=== Data to process ===

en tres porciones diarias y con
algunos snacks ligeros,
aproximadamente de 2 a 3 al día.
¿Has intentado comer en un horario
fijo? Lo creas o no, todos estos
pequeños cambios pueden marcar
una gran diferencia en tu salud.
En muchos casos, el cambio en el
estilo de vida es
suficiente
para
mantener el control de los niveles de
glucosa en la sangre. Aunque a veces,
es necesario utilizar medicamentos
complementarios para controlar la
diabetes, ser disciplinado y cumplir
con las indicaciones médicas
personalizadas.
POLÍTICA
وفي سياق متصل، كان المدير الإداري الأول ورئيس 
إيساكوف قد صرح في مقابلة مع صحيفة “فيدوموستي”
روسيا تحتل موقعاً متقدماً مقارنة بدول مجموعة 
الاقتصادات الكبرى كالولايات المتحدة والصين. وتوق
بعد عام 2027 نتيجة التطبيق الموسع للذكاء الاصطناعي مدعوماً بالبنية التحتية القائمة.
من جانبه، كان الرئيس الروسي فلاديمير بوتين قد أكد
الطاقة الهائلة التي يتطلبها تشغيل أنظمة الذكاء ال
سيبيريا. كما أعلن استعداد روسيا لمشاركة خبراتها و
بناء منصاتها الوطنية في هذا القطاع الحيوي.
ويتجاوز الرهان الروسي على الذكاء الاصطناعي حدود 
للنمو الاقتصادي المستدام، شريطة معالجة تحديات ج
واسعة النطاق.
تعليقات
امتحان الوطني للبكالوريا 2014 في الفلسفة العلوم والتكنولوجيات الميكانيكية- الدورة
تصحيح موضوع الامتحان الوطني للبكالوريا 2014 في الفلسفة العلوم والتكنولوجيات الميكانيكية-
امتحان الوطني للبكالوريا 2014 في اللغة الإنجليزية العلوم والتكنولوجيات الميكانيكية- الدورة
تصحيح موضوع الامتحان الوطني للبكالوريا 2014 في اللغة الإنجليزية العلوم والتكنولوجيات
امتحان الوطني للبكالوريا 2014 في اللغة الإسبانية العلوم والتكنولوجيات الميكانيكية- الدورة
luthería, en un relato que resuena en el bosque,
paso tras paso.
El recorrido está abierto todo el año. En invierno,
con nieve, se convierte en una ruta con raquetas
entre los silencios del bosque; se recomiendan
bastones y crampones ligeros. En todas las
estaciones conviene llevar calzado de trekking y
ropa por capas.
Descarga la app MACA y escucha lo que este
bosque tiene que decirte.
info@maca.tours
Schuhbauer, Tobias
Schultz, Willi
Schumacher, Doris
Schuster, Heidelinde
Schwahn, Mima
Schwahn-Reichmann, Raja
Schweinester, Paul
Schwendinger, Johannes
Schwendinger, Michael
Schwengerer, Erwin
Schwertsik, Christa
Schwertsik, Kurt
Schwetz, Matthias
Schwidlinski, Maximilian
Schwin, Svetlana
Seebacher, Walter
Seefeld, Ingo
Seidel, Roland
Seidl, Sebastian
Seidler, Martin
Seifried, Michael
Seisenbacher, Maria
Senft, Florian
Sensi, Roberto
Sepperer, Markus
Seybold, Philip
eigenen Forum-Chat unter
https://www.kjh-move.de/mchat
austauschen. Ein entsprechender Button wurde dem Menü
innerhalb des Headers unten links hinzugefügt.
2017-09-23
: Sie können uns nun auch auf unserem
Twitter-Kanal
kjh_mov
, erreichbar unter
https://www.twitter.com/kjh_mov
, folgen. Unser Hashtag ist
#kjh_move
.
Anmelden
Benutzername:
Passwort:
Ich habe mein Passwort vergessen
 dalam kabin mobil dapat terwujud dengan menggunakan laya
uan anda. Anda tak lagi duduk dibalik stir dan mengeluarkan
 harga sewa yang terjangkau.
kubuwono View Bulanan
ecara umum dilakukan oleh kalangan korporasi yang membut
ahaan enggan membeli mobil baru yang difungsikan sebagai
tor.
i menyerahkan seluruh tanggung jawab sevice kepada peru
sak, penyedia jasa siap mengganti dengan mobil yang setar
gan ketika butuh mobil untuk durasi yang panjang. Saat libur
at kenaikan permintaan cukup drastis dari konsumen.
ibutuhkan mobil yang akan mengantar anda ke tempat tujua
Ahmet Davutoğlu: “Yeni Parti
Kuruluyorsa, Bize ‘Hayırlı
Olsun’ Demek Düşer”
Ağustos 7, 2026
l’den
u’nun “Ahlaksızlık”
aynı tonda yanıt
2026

===

Report every line of the entries that carries the word "yang".

 harga sewa yang terjangkau.
ecara umum dilakukan oleh kalangan korporasi yang membut
ahaan enggan membeli mobil baru yang difungsikan sebagai
sak, penyedia jasa siap mengganti dengan mobil yang setar
gan ketika butuh mobil untuk durasi yang panjang. Saat libur
ibutuhkan mobil yang akan mengantar anda ke tempat tujua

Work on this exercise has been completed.